Copy out all lines in the material below that contain the string "Vietsub".

<<<<

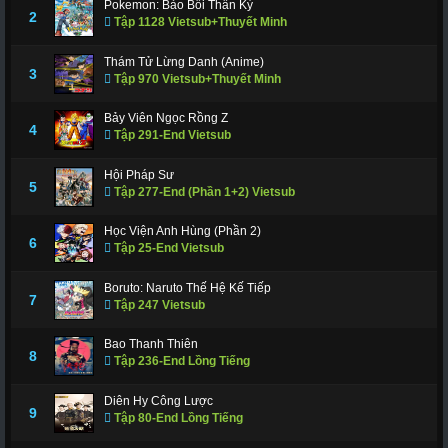
Pokemon: Bảo Bối Thần Kỳ
311
312
317
318
319
320
321
2
Tập 1128 Vietsub+Thuyết Minh
322
323
324
325
326
327
328
Thám Tử Lừng Danh (Anime)
3
Tập 970 Vietsub+Thuyết Minh
329
330
331
332
333
334
335
336
337
338
339
340
341
343
Bảy Viên Ngọc Rồng Z
4
Tập 291-End Vietsub
344
345
346
347
348
349
350
Hội Pháp Sư
351
352
353
354
355
356
357
5
Tập 277-End (Phần 1+2) Vietsub
358
359
360
361
362
363
364
Học Viện Anh Hùng (Phần 2)
6
Tập 25-End Vietsub
365
366 - Tập Cuối
Boruto: Naruto Thế Hệ Kế Tiếp
7
Tập 247 Vietsub
Bao Thanh Thiên
8
Tập 236-End Lồng Tiếng
Diên Hy Công Lược
9
Tập 80-End Lồng Tiếng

>>>>

*EXPECTED ANSWER*:
Tập 1128 Vietsub+Thuyết Minh
Tập 970 Vietsub+Thuyết Minh
Tập 291-End Vietsub
Tập 277-End (Phần 1+2) Vietsub
Tập 25-End Vietsub
Tập 247 Vietsub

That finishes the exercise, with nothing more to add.